For the data below, give the number of lines in which "legal" occurs. Include nothing besides that number.
──────
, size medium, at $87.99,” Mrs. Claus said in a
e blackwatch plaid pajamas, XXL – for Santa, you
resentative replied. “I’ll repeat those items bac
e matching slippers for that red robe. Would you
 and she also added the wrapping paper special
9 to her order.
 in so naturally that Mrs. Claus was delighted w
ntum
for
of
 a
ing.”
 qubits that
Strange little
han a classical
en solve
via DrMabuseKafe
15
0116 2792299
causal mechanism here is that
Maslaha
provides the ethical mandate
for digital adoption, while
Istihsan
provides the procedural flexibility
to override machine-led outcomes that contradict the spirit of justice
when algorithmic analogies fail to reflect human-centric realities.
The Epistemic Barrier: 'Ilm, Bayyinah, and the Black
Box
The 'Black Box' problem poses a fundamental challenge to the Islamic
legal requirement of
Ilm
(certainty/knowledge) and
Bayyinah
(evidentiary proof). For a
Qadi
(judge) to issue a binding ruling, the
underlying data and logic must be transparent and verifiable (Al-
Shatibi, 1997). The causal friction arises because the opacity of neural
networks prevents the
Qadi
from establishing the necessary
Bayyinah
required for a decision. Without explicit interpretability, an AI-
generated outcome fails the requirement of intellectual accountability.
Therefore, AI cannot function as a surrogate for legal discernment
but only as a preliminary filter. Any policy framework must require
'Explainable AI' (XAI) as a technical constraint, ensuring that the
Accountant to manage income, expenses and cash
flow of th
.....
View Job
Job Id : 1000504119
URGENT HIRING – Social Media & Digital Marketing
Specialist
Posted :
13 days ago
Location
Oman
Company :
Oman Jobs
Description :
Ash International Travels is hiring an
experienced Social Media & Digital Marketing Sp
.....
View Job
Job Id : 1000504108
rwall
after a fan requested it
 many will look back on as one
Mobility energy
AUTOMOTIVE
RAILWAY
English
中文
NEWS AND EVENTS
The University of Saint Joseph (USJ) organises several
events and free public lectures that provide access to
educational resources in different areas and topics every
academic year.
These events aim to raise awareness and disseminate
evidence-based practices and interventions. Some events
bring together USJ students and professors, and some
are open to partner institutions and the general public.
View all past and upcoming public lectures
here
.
──────
## ANSWER TO THE EXERCISE
2